On Thu, May 26, 2011 at 04:49:56PM +0200, Jan Kara wrote:
>   No need to do this. If you make JBD2 use a separate slab for transaction
> structures (trivial and makes some sense anyway), you can use
> fault-injection framework to do exactly what you describe above (see
> Documentation/fault-injection/fault-injection.txt and look for failslab).

Thanks for pointing me at the fault-injection framework; it's not
something I've used before.  I'll have to take a look at it.

>   But if we just fail all transaction allocations with say 10% probability,
> it should work as well, shouldn't it?
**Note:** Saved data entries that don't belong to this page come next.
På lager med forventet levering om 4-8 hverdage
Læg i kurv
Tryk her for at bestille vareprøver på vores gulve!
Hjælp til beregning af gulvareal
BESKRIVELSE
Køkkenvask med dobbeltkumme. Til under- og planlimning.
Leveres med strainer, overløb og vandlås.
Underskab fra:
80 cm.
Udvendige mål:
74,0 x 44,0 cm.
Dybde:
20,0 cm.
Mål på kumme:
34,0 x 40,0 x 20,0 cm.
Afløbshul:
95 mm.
We'd just retry those allocations
> whose failure we cannot handle and eventually succeed. Or do I miss
> something?

The reason why I only wanted to fail the transactions relating to the
writeback path is because other failures will get reflected back to
userspace, and would thus change the behavior of the stress test.  (If
we used fsstress, it would cause fsstress to immediately stop and
fail, for example.)

That is the one thing that worries me a little about this patch series
in general.  If we suddenly start failing open() or rename() or
chmod() syscalls with ENOMEM in low memory situations, what of
programs that aren't doing adequate error checking?  Sure, other file
systems will do this, but the bulk of the users use ext3/ext4, and
remember how much kvetching and complaining when xfs was the first
file system to require user space applications to actually use fsync()
if they wanted their files to be safe after a power failure.
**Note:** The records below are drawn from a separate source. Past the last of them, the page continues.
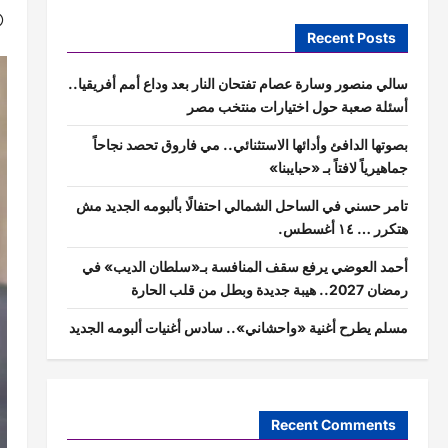
Recent Posts
سالي منصور وسارة عصام تفتحان النار بعد وداع أمم أفريقيا..
أسئلة صعبة حول اختيارات منتخب مصر
بصوتها الدافئ وأدائها الاستثنائي.. مي فاروق تحصد نجاحاً
جماهيرياً لافتاً بـ «حبايبنا»
تامر حسني في الساحل الشمالي احتفالًا بألبومه الجديد مش
هتكرر … ١٤ أغسطس.
أحمد العوضي يرفع سقف المنافسة بـ«سلطان الديب» في
رمضان 2027.. هيبة جديدة وبطل من قلب الحارة
مسلم يطرح أغنية «واحشاني».. سادس أغنيات ألبومه الجديد
Recent Comments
I worry that there are a lot of incompetently written editors out
there that aren't doing error checking, or worse yet, package managers
or other security-critical programs that aren't doing error checking,
and which won't notice when an syscall fails in a low-memory
situation, leading to either (a) user data loss (which the application
programers will lay at the feet of the file system developers, don't
doubt it), or (b) security holes.

I'm not sure there's a way to address this concern, and I'm going not
NACK'ing this patch series on that basis --- but I do worry that it
might not improve the situation by a whole lot, and may in fact cause
some problems, at the end of the day.